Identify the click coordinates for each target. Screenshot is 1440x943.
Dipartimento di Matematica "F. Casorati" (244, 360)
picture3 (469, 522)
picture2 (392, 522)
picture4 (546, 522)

---

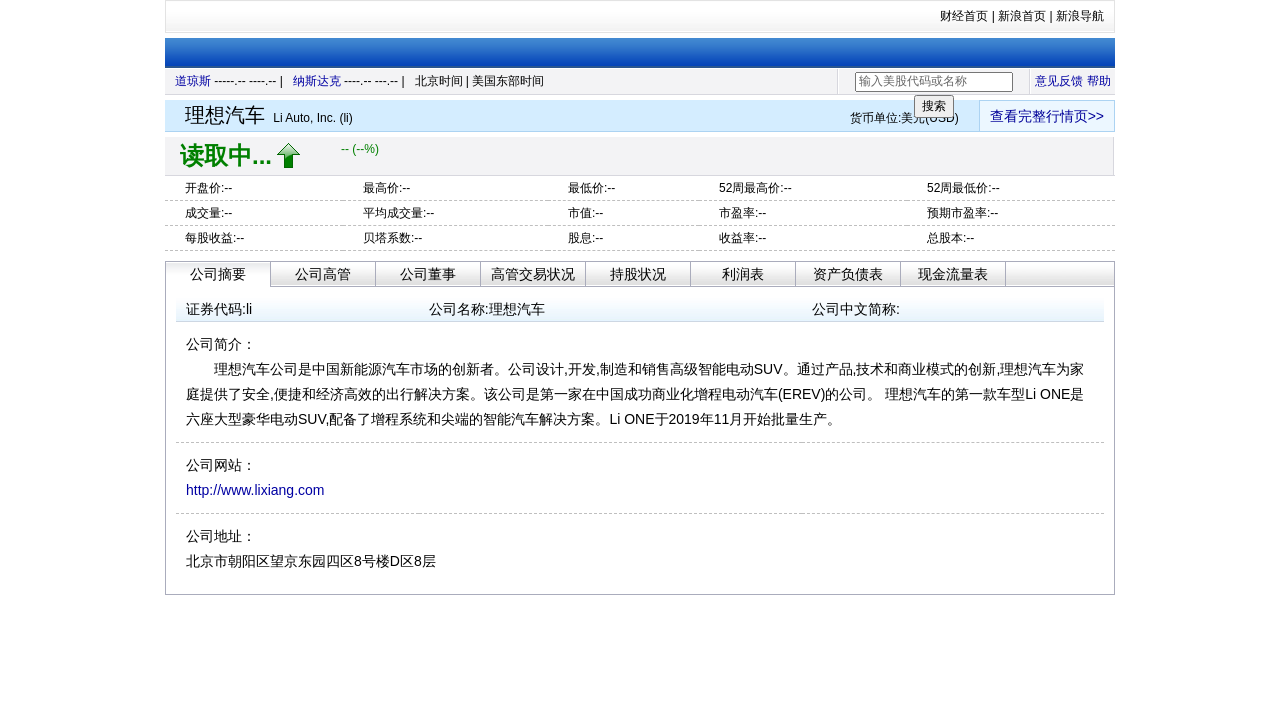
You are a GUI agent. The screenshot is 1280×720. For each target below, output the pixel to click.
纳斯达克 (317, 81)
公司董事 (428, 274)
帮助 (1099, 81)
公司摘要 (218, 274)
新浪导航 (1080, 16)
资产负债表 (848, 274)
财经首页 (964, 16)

## ABOUT THIS TASK
The job here is to find each line above with the word "click" and copy it.

## WRITTEN ANSWER
Identify the click coordinates for each target. Screenshot is 1440x943.
You are a GUI agent. The screenshot is 1280×720. For each target below, output the pixel to click.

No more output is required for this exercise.